Deutschland träumt von Wasserstoff-Autos
In Deutschland wird hingegen noch vom grünen oder gar blauen Wasserstoff als Heilsbringer nach 2030 geträumt. Wasserstoff wird ohne Frage ein zentraler Baustein bei der Dekarbonisierung des Strom-, Wärme- und Industriesektors spielen. Auch im Verkehr wird Wasserstoff zum Einsatz kommen. Immer dann, wenn besonders hohe Energiedichte gefragt ist, weil es keine Möglichkeit zum Nachladen gibt. Also in Flugzeugen und Schiffen, bei Schwerlasttransporten und natürlich Raketen. Im Individualverkehr wird es Wasserstoff aus Effizienz- und damit Kostengründen hingegen extrem schwer haben, gegen batterieelektrische Autos anzukommen.
Für die frühen 2020ern sind keine attraktiven und bezahlbaren Brennstoffzellen-Autos in Sicht. Auch das Netz für Wasserstoff-Tankstellen wächst nur in Trippelschritten. Das Angebot an Elektroautos nimmt hingegen rasant zu – auch die Ladeinfrastruktur wächst. Wenn eine flächendeckende Infrastruktur für Elektroautos besteht, wird es schwer, zu argumentieren, wieso es Wasserstoff braucht.
Das letzte Argument der schnelleren Betankung wird in kurzer Zeit ebenfalls verschwinden. Wer wird sich dann noch für ein Auto entscheiden, das teurer in der Anschaffung, im Verbrauch und in der Wartung ist. Obendrein schneidet es bauartbedingt schlechter ab bei Sicherheit, Fahrverhalten, Agilität und Platzangebot.
„Ich warte ja lieber auf Wasserstoff.“ Dieses Argument hören E-Mobilisten sehr oft. Wasserstoff ist heute vor allem eines: ein bequemes Argument für Hersteller, Verbraucher und Kommunen, sich nicht verändern zu müssen, und möglichst lange am Verbrennungsmotor festhalten zu können
2020 kommen Elektroauto-Modelle mit mehr Reichweite
In diesem Jahr werden viele deutsche Autofahrer erkennen, dass es keinen Sinn macht, auf Wasserstoff und die Brennstoffzelle zu warten.

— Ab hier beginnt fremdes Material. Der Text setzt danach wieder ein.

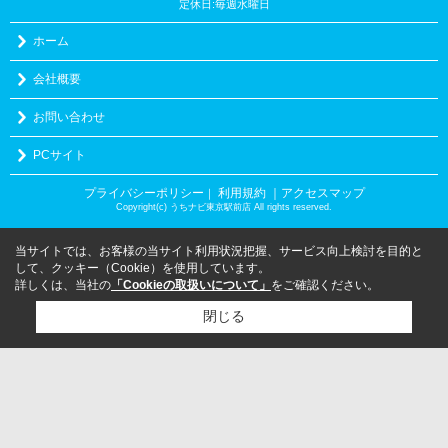
定休日:毎週水曜日
ホーム
会社概要
お問い合わせ
PCサイト
プライバシーポリシー
利用規約
｜アクセスマップ
｜
Copyright(c) うちナビ東京駅前店 All rights reserved.
当サイトでは、お客様の当サイト利用状況把握、サービス向上検討を目的と
して、クッキー（Cookie）を使用しています。
詳しくは、当社の
「Cookieの取扱いについて」
をご確認ください。
閉じる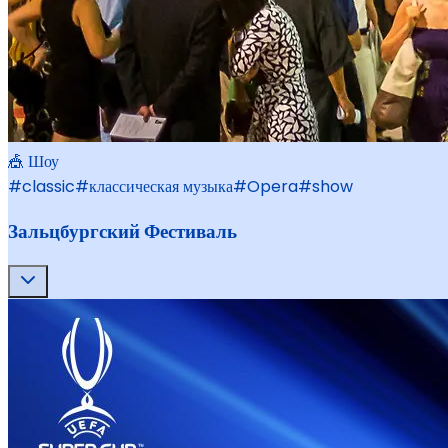
🎪 Шоу
#
classic
#
классическая музыка
#
Opera
#
show
Зальцбургский Фестиваль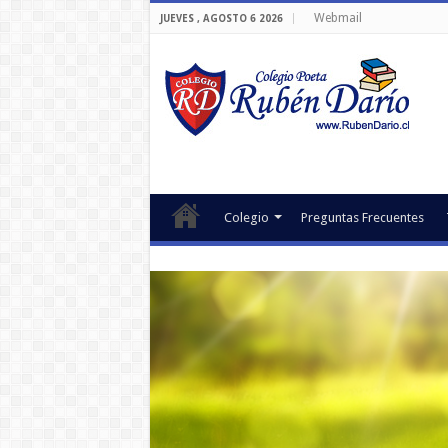
Webmail
JUEVES , AGOSTO 6 2026
Colegio
Preguntas Frecuentes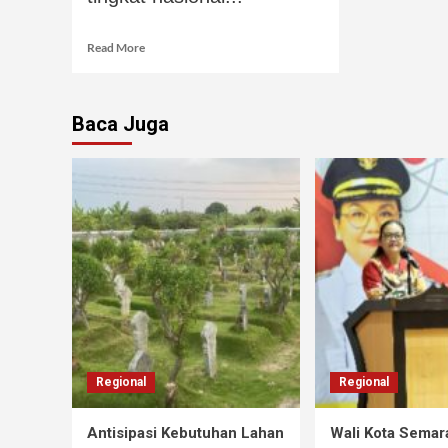
Read More
Baca Juga
Regional
Regional
Antisipasi Kebutuhan Lahan
Wali Kota Semar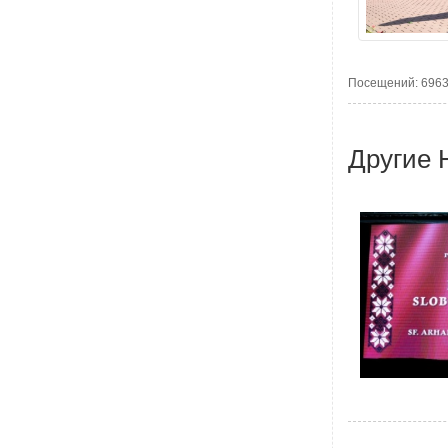
Посещений: 696
Другие 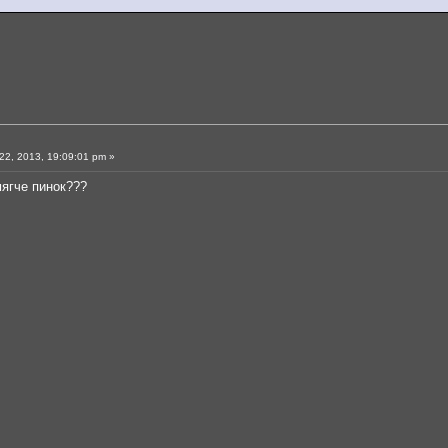
2, 2013, 19:09:01 pm »
мягче пинок???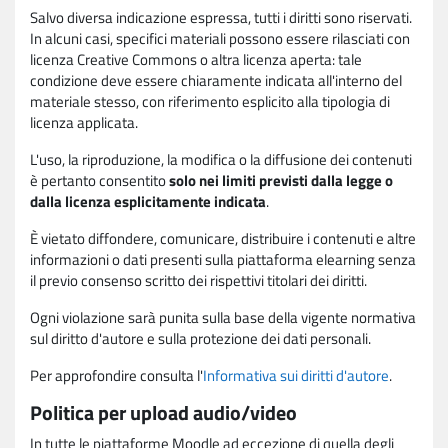
Salvo diversa indicazione espressa, tutti i diritti sono riservati.
In alcuni casi, specifici materiali possono essere rilasciati con
licenza Creative Commons o altra licenza aperta: tale
condizione deve essere chiaramente indicata all'interno del
materiale stesso, con riferimento esplicito alla tipologia di
licenza applicata.
L'uso, la riproduzione, la modifica o la diffusione dei contenuti
è pertanto consentito
solo nei limiti previsti dalla legge o
dalla licenza esplicitamente indicata
.
È vietato diffondere, comunicare, distribuire i contenuti e altre
informazioni o dati presenti sulla piattaforma elearning senza
il previo consenso scritto dei rispettivi titolari dei diritti.
Ogni violazione sarà punita sulla base della vigente normativa
sul diritto d'autore e sulla protezione dei dati personali.
Per approfondire consulta l'
Informativa sui diritti d'autore
.
Politica per upload audio/video
In tutte le piattaforme Moodle ad eccezione di quella degli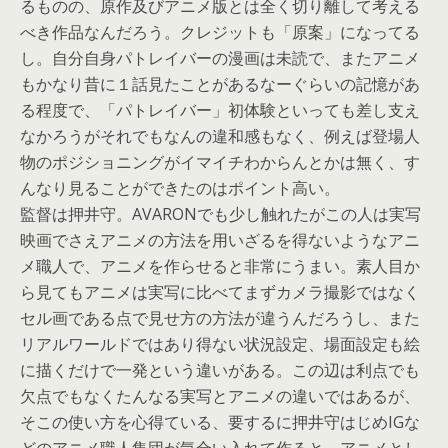
るものの、原作及びアニメ版とは全く切り離して考える
べき作品なんだろう。クレジットも「原案」になってる
し。自分自身パトレイバーの漫画は未読で、またアニメ
もかなり昔に１話見たことがあるなーぐらいの記憶があ
る程度で、「パトレイバー」初体験といっても差し支え
なかろうがそれでもなんの違和感もなく、例えば登場人
物のポジショニングがイマイチわからんとかは無く、す
んなり見ることができたのはポイント高い。
監督は押井守。AVARONでも少し触れたがこの人は実写
映画でさえアニメの方法を用いざるを得ないようなアニ
メ職人で、アニメを作らせると非常にうまい。素人目か
ら見てもアニメは実写に比べてまずカメラ撮影ではなく
セル画である点で見せ方の方法が違うんだろうし、また
リアルワールドではあり得ない状況設定、場面設定も絵
に描くだけで一発という違いがある。この辺は利点でも
欠点でもなくたんなる実写とアニメの違いではあるが、
そこの使い方を心得ている、要するに押井守はじめIGな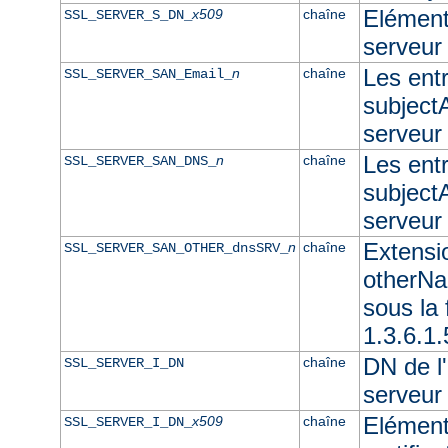
Elément 
x509
chaîne
SSL_SERVER_S_DN_
serveur
Les ent
n
chaîne
SSL_SERVER_SAN_Email_
subjectA
serveur
Les ent
n
chaîne
SSL_SERVER_SAN_DNS_
subjectA
serveu
Extensi
n
chaîne
SSL_SERVER_SAN_OTHER_dnsSRV_
otherNam
sous l
1.3.6.1
DN de l'
chaîne
SSL_SERVER_I_DN
serveur
Elément
x509
chaîne
SSL_SERVER_I_DN_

Denn in diesem Jahr kommen neue Modelle mit mehr Reichweite und hoher Ladegeschwindigkeit auf den Markt, die sowohl für Norweger als auch für Deutsche höchst interessant sind – etwa der Volkswagen ID.3, der Opel Corsa-e, der Ford Mustang Mach-e, der Polestar 2 oder der Peugeot e-208. Wir freuen uns darauf, viele tausende Menschen auf dem Weg in die Elektromobilität zu begleiten.